A Weekend Creative Instigation Assignment - You're Doing Monday's Post!

Don’t feel like you get enough opportunities to be creative in your job? Maybe so.

If that’s the case, here's an assignment for today and over the weekend: be on the lookout for an informal opportunity to use your creative talent to help someone else, then report back on it here by Monday.

Want a quick example - at a party earlier this year, one guest was talking about trying to come up with an intriguing name for her new business idea. I joined the conversation and offered to help generate some possible names. My motivation? I'd developed a new messaging ideation technique that hadn't yet been tested. This was a great low-risk way to see if it could really generate lots of cool ideas.

We both benefitted. She received more than a 100 possible names; I learned what worked and didn't with the new technique.

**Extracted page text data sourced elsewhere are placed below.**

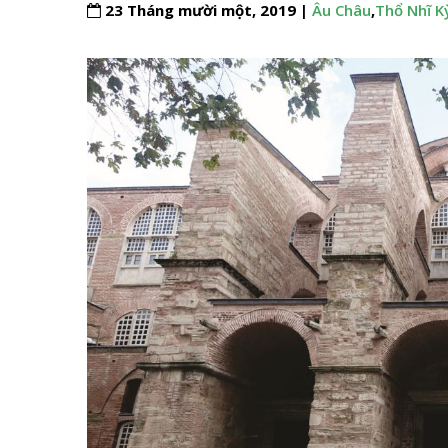
23 Tháng mười một, 2019 |
Âu Châu
,
Thổ Nhĩ K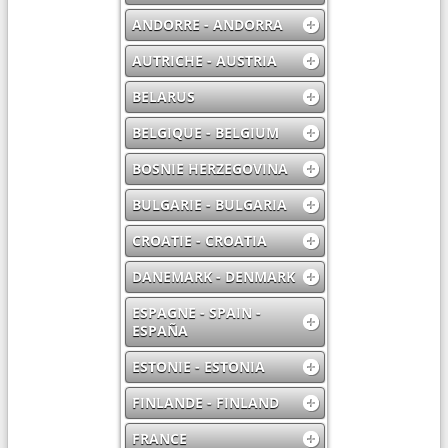
ANDORRE - ANDORRA
AUTRICHE - AUSTRIA
BELARUS
BELGIQUE - BELGIUM
BOSNIE HERZEGOVINA
BULGARIE - BULGARIA
CROATIE - CROATIA
DANEMARK - DENMARK
ESPAGNE - SPAIN -
ESPAÑA
ESTONIE - ESTONIA
FINLANDE - FINLAND
FRANCE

Be on the lookout for people with creative challenges this weekend and share a brief story in the comments section on this post, ideally by Monday. Let everyone know how you tried to help someone - either previously or over the weekend. And in so doing, you'll address another creative challenge: your comments will become the whole Monday Creative Quickie post!

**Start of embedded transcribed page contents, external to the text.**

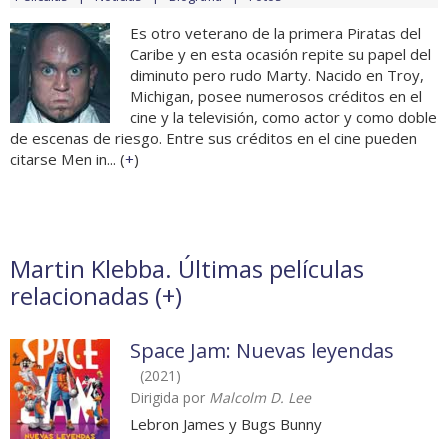
Es otro veterano de la primera Piratas del
Caribe y en esta ocasión repite su papel del
diminuto pero rudo Marty. Nacido en Troy,
Michigan, posee numerosos créditos en el
cine y la televisión, como actor y como doble
de escenas de riesgo. Entre sus créditos en el cine pueden
citarse Men in... (
+
)
Martin Klebba. Últimas películas
relacionadas (
+
)
Space Jam: Nuevas leyendas
(2021)
Dirigida por
Malcolm D. Lee
Lebron James y Bugs Bunny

So have a great weekend and report your successes in helping others with creative challenges on Brainzooming!


4 comments:

Mike Brown said...

My wife Cyndi honed her web skills by volunteering to do websites for our Church and her sorority. It helped both out and let her engage new areas of creativity.

Mike

Jan said...

I'm helping my daughter who's away at college celebrate Mother's Day with us ... by breaking the rules. Instead of celebrating May 10, we'll observe Mother's Day May 17, after Kate's out of school and back home. It's important to know the rules, so you can choose to break them!

Terry said...

Today one of our field managers shared a great analogy comparing one of our old web tools to a simple remote control (you know, the kind that only has power, volume and a channel changer) with our new web tool that's more like a universal remote with more features. Envisioning a remote with thousands of buttons, I helped him take the comparison a step further by comparing our formerly separate online tools that required customers to go three separate places to my coffee table covered with separate TV, VCR and cable box remotes.

Amy Hoppenrath said...

I received a question from a professional associate today asking for advice about a project she is working on. She was stuck. After some discussion, we determined that before she would find the answers, she needed to ask more questions.